The error is the following with any subset of data, or for that matter any filename that i provide, it is not getting to the files at all.

awk: cmd. line:3: (FILENAME=file1 FNR=1) fatal: function `n' not defined

with code

awk     'NR==FNR {T[$1]=($1="")$0; next}
                        {C=split ($3,I,",")
                         n= $NF+1
                         for (i=1; i<=C; i++) $n=$n($n?",":"")T[i]}
         1
        ' mt4.genenames.sorted.txt file1

What OS and what awk version do you use?

# awk --version
GNU Awk 3.1.5

OS

Red Hat Enterprise Linux Server release 5.9 (Tikanga)

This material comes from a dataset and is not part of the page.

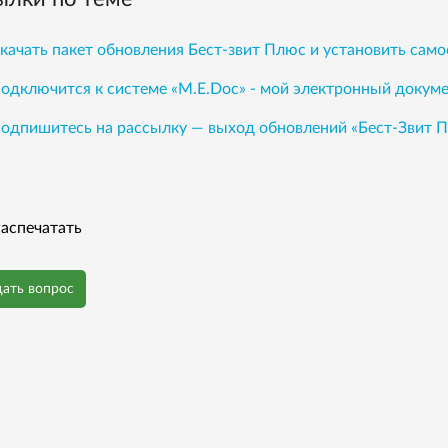
качать пакет обновления Бест-звит Плюс и установить сам
одключится к системе «М.Е.Doc» - мой электронный докум
одпишитесь на рассылку — выход обновлений «Бест-Звит 
аспечатать
дать вопрос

Strange. gawk should know conditional assignments. Try

                         n= $NF+1; Sep=""
                         for (i=1; i<=C; i++) {$n=$n Sep T[i]; Sep=","}}
1 Like

I guess this line need correction, isn't it?

$n=$n($n?",":"")T[i]}
1 Like

This time there are no errors but but output = input with no name appended

  awk     'NR==FNR        {T[$1]=($1="")$0; next}
                          {
                              C=split ($3,I,",")
                         n= $NF+1; Sep=""
                         for (i=1; i<=C; i++) {$n=$n Sep T[i]; Sep=","}}
           1
        ' mt4.genenames.sorted.txt file1 | head

---------- Post updated at 05:39 PM ---------- Previous update was at 05:36 PM ----------

I think the bracket after $n in that line makes it assume that n is a function.

Try this

NR==FNR        {X=$1; $1=""; T[X]=$0; next}
1 Like

awesome !! seems to work perfectly now... will get back if I notice anything else..thank you so much !

Seems like gawk 3.1.5 has some idiosyncratic ideas of parentheses...

@RudiC : I tried like this, this might be problem, where as with mawk no error message

awk 'BEGIN{
           hello="hello"; y="world" 
           # Space is there between o <SPACE> (
           x = hello (y)

           print x

           # No space between o and ( treating as function in my GNU Awk 3.1.8
           x = hello(y)
          }'
helloworld
awk: cmd. line:8: fatal: function `hello' not defined
mawk 'BEGIN{
           hello="hello"; y="world" 
           # Space is there between o <SPACE> (
           x = hello (y)

           print x

           # No space between o and ( treating as function in my GNU Awk 3.1.8
           x = hello(y)
           print x
          }'
helloworld
helloworld

Interesting! Maybe ritakadm can adapt and run earlier posts' scripts to verify that?